DATA TO PROCESS:

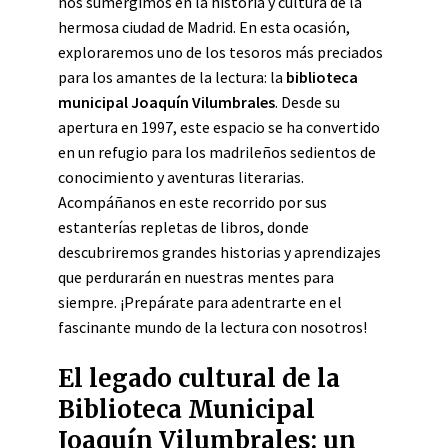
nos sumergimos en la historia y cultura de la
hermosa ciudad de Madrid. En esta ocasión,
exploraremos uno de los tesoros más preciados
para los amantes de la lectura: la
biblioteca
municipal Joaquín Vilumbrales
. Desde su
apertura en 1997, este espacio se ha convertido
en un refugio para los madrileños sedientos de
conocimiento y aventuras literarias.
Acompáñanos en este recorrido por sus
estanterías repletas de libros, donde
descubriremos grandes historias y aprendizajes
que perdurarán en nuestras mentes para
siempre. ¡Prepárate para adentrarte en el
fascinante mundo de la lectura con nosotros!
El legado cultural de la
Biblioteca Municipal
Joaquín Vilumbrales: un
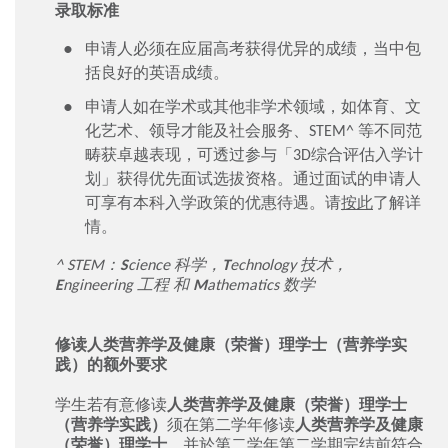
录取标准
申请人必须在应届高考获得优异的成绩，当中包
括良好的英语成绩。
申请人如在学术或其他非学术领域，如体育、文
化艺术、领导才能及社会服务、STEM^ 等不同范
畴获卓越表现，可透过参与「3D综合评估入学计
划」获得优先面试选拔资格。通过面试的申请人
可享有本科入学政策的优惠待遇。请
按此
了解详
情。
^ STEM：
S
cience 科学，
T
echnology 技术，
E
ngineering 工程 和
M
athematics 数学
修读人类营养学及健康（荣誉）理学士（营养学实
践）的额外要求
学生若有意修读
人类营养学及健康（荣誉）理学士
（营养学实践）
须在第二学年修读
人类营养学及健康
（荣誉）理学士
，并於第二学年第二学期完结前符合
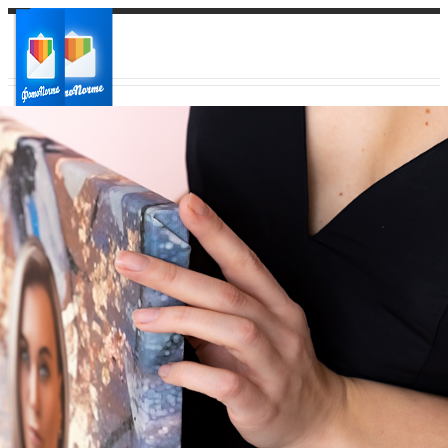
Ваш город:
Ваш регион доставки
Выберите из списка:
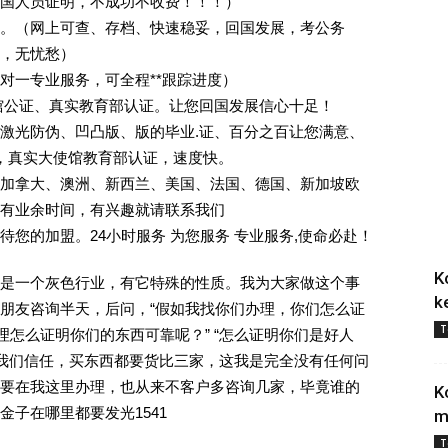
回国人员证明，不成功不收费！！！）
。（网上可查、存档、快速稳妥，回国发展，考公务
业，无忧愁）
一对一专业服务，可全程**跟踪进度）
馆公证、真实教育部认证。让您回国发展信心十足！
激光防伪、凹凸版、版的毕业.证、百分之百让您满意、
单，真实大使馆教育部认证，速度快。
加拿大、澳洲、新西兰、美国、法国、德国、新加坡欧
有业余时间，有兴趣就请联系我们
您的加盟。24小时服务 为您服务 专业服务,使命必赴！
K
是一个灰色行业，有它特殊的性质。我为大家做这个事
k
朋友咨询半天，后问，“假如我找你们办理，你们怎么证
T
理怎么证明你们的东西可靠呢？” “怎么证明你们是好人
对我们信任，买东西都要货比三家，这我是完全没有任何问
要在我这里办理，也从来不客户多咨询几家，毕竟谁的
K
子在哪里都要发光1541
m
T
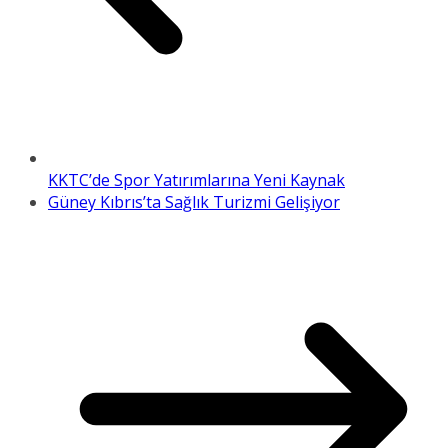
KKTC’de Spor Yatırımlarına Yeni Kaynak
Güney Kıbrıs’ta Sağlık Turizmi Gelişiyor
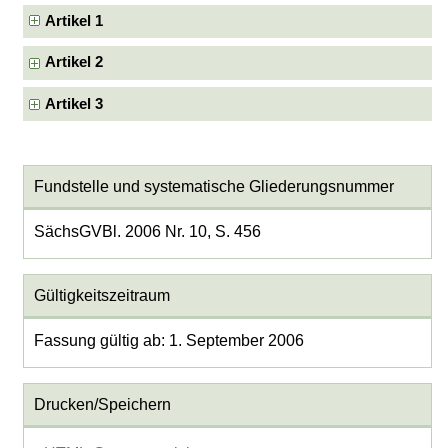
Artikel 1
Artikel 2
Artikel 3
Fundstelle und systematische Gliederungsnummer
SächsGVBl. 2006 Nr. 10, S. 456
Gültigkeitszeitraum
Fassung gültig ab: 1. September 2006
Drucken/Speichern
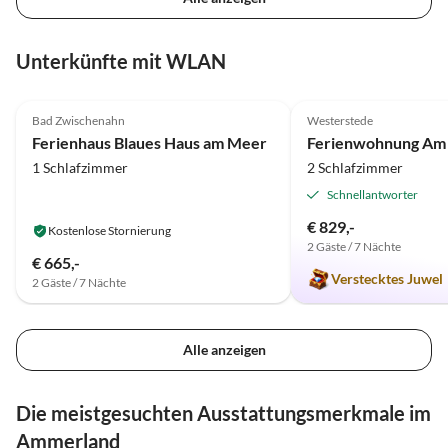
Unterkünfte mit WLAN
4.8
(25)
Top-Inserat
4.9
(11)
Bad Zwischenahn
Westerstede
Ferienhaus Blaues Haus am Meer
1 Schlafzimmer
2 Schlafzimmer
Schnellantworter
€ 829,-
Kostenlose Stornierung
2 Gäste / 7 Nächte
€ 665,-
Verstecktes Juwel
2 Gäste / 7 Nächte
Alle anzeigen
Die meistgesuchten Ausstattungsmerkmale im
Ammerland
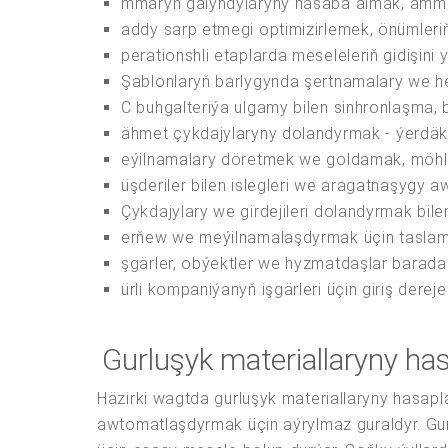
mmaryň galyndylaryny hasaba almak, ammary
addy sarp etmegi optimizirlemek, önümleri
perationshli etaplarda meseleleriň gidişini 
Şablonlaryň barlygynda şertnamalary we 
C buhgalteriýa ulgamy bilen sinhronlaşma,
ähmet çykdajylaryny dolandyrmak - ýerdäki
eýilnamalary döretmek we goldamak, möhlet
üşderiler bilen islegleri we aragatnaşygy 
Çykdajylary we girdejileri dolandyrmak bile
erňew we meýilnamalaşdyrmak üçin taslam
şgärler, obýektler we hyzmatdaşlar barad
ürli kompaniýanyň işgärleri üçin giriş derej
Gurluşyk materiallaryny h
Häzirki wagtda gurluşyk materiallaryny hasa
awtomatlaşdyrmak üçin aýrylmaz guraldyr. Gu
==
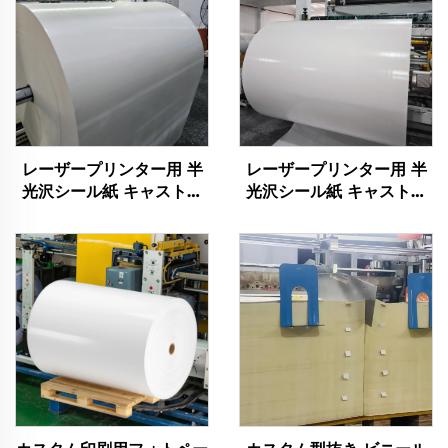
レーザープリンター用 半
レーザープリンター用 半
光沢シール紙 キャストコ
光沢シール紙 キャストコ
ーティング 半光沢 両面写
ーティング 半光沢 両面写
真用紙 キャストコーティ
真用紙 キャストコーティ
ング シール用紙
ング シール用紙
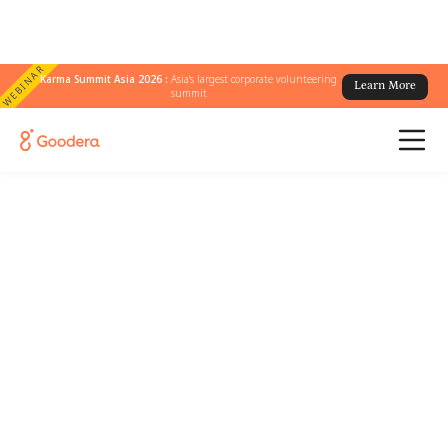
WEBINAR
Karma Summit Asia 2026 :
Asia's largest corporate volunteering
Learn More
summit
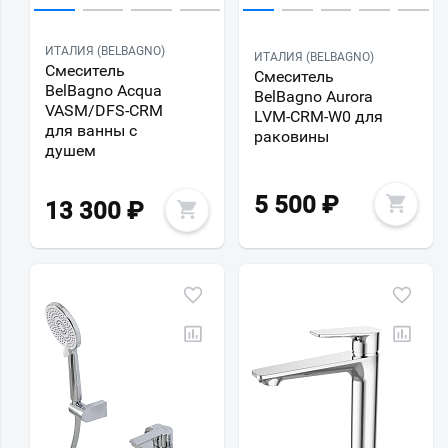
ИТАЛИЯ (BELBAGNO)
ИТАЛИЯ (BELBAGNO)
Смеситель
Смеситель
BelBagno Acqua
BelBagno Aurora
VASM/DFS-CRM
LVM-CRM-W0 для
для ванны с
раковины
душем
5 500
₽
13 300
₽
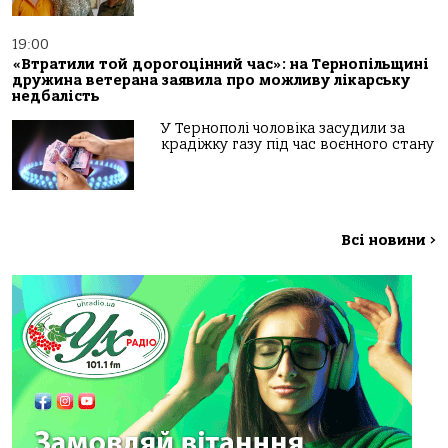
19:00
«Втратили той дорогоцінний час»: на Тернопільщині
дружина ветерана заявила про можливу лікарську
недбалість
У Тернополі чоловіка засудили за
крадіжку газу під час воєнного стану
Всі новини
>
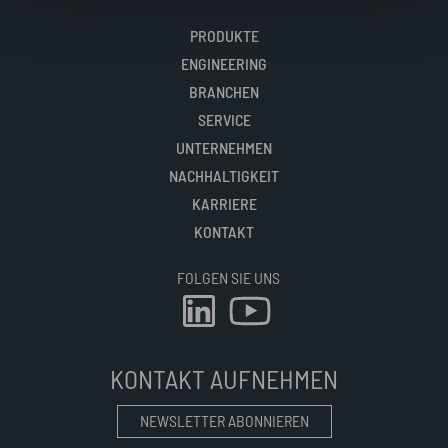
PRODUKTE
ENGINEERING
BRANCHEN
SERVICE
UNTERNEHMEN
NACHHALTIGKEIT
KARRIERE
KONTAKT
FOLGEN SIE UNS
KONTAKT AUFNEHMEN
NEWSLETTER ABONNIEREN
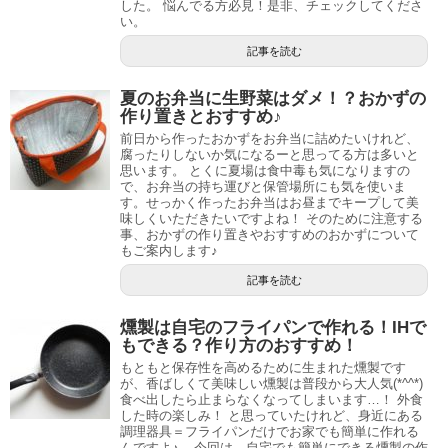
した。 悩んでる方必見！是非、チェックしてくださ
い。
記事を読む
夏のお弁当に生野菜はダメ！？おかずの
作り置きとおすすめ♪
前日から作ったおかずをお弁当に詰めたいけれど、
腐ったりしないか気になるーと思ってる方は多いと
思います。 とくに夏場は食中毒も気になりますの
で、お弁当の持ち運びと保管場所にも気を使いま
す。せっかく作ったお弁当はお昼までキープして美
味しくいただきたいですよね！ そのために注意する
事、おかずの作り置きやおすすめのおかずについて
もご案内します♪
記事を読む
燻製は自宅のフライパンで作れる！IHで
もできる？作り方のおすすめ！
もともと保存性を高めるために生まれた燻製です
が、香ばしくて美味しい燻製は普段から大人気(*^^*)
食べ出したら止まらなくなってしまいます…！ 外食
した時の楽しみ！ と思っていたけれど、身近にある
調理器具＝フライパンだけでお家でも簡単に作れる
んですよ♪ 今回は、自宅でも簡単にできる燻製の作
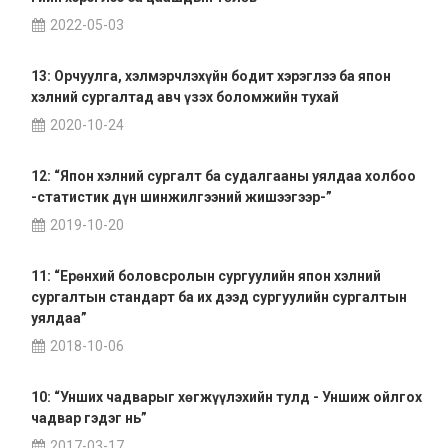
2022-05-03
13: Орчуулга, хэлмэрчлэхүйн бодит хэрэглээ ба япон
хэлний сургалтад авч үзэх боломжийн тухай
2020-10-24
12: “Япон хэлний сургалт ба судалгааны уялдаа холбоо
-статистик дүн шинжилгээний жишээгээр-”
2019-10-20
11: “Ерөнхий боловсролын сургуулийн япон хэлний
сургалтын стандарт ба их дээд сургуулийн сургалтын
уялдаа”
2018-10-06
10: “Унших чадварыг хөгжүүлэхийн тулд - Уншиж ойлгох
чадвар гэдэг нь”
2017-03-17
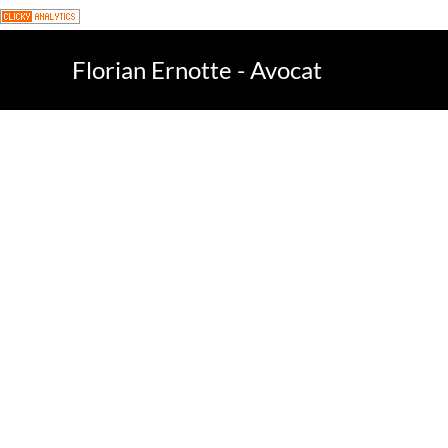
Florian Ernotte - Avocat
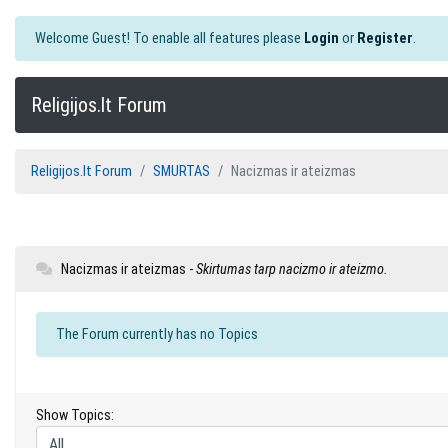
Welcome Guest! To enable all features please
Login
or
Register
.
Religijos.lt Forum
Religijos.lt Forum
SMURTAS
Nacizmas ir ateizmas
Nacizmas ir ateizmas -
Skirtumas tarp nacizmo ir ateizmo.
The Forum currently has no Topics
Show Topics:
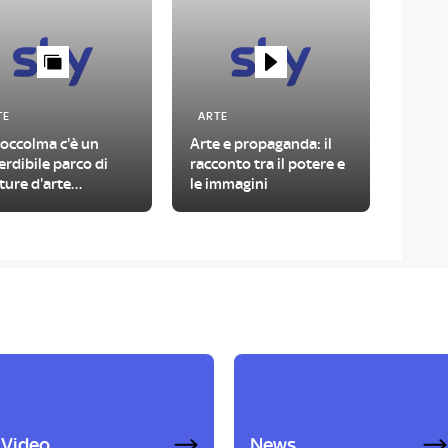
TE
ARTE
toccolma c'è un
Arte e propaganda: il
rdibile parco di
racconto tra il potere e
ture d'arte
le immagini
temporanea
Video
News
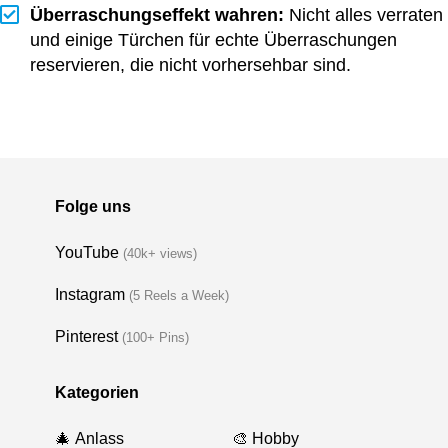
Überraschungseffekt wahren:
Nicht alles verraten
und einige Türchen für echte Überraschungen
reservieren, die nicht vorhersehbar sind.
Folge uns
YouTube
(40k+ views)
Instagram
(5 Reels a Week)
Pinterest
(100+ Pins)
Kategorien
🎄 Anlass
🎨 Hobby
...
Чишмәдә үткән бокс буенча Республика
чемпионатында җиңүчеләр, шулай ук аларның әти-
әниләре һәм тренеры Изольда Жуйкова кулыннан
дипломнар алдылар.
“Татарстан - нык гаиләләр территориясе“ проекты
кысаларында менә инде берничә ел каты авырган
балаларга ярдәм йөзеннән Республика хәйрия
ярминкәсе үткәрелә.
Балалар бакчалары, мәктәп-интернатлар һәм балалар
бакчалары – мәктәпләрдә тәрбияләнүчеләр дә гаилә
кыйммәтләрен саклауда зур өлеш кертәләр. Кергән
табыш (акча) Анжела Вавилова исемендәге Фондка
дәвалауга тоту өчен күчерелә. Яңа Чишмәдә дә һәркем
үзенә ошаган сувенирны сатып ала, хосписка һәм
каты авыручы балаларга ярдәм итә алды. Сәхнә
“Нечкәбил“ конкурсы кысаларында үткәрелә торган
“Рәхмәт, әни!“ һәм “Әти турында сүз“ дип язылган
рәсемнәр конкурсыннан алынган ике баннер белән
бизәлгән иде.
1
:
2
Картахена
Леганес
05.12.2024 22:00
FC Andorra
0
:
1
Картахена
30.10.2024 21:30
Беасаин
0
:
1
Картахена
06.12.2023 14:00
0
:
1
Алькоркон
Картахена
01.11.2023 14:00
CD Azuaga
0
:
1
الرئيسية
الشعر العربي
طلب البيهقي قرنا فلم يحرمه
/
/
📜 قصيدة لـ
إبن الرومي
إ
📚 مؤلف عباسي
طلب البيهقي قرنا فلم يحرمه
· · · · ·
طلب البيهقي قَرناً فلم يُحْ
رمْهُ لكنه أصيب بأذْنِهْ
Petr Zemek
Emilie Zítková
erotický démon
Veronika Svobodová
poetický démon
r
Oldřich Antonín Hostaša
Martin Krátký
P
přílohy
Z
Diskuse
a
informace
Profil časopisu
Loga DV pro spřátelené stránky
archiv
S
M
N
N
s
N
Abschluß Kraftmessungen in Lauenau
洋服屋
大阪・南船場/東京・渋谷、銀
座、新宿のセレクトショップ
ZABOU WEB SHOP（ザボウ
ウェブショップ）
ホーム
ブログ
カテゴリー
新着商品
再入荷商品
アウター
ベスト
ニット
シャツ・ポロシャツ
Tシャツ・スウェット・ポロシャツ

WHAT YOU NEED TO DO: Could you reproduce, exactly, every line above from the line with "nos sumergimos en la historia y cultura de la" to the line with "en un refugio", and no other line? Both ends count.

RESPONSE BELOW:
nos sumergimos en la historia y cultura de la
hermosa ciudad de Madrid. En esta ocasión,
exploraremos uno de los tesoros más preciados
para los amantes de la lectura: la
biblioteca
municipal Joaquín Vilumbrales
. Desde su
apertura en 1997, este espacio se ha convertido
en un refugio para los madrileños sedientos de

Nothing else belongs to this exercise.